*** Supplied material ***

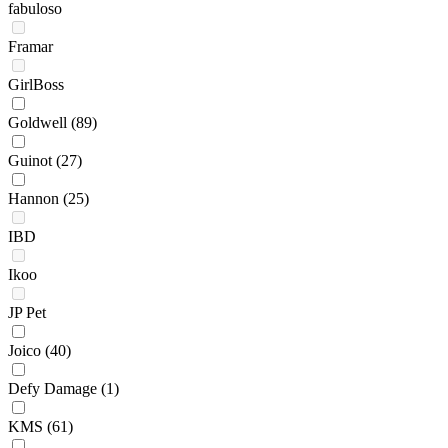
fabuloso
Framar
GirlBoss
Goldwell
(89)
Guinot
(27)
Hannon
(25)
IBD
Ikoo
JP Pet
Joico
(40)
Defy Damage
(1)
KMS
(61)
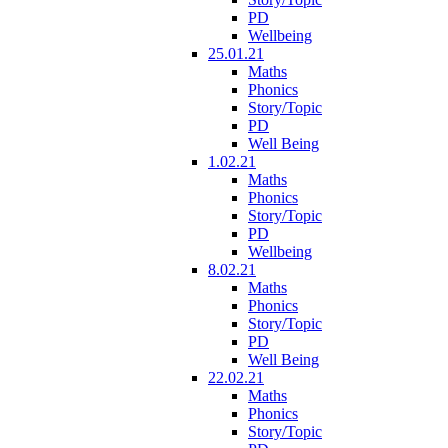
PD
Wellbeing
25.01.21
Maths
Phonics
Story/Topic
PD
Well Being
1.02.21
Maths
Phonics
Story/Topic
PD
Wellbeing
8.02.21
Maths
Phonics
Story/Topic
PD
Well Being
22.02.21
Maths
Phonics
Story/Topic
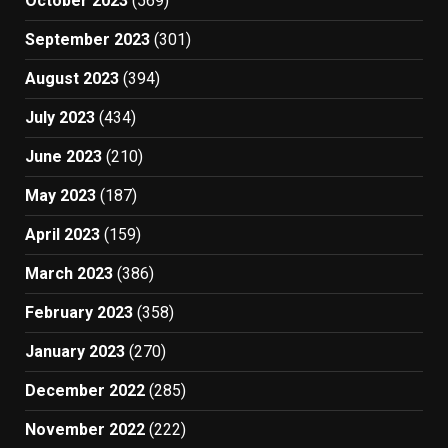
October 2023
(569)
September 2023
(301)
August 2023
(394)
July 2023
(434)
June 2023
(210)
May 2023
(187)
April 2023
(159)
March 2023
(386)
February 2023
(358)
January 2023
(270)
December 2022
(285)
November 2022
(222)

*** End of Supplied material ***

→ **Problem to solve**
Give back every entry in its exact wording, leaving the pictures out.

→ **Task answer**
fabuloso
Framar
GirlBoss
Goldwell
(89)
Guinot
(27)
Hannon
(25)
IBD
Ikoo
JP Pet
Joico
(40)
Defy Damage
(1)
KMS
(61)
PD
Wellbeing
25.01.21
Maths
Phonics
Story/Topic
PD
Well Being
1.02.21
Maths
Phonics
Story/Topic
PD
Wellbeing
8.02.21
Maths
Phonics
Story/Topic
PD
Well Being
22.02.21
Maths
Phonics
Story/Topic
October 2023
(569)
September 2023
(301)
August 2023
(394)
July 2023
(434)
June 2023
(210)
May 2023
(187)
April 2023
(159)
March 2023
(386)
February 2023
(358)
January 2023
(270)
December 2022
(285)
November 2022
(222)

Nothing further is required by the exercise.